In January 2021, at what we hope is the height of the UK’s Covid crisis I spoke to author Chris Schüler over Zoom about his upcoming book on London’s historic Great North Wood.
Chris has been a regular volunteer at Sydenham Hill Wood Local Nature Reserve in south-east London since 2011. His most recent book, Along the Amber Route: St Petersburg to Venice, published in February 2020, has been shortlisted for the Bookmark Book of the Year 2020 and the longlisted for the Jewish Quarterly-Wingate Prize 2021.
He is also the author of Writers, Lovers, Soldiers, Spies: A History of the Authors’ Club of London, 1891–2016, and three illustrated histories of cartography.

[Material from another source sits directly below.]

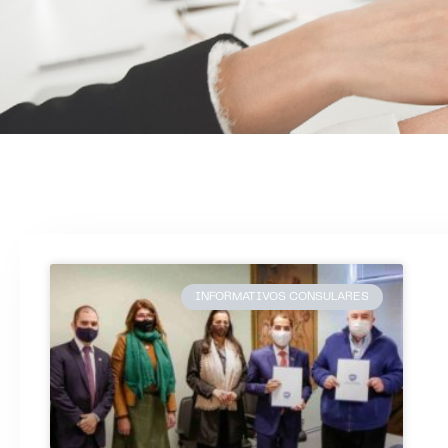
INFORMATIVOS CONSULARES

He has written on literature, travel and the arts for The Independent, The Independent on Sunday, The Tablet, The Financial Times and the New Statesman, served as Chairman of the Authors’ Club from 2008 to 2015, and was elected a Fellow of the Royal Geographical Society in 2011.
Chris’s upcoming book It’s a historical account of the Great North Wood, a cluster of ancient woodlands and green spaces that connect five boroughs in south London.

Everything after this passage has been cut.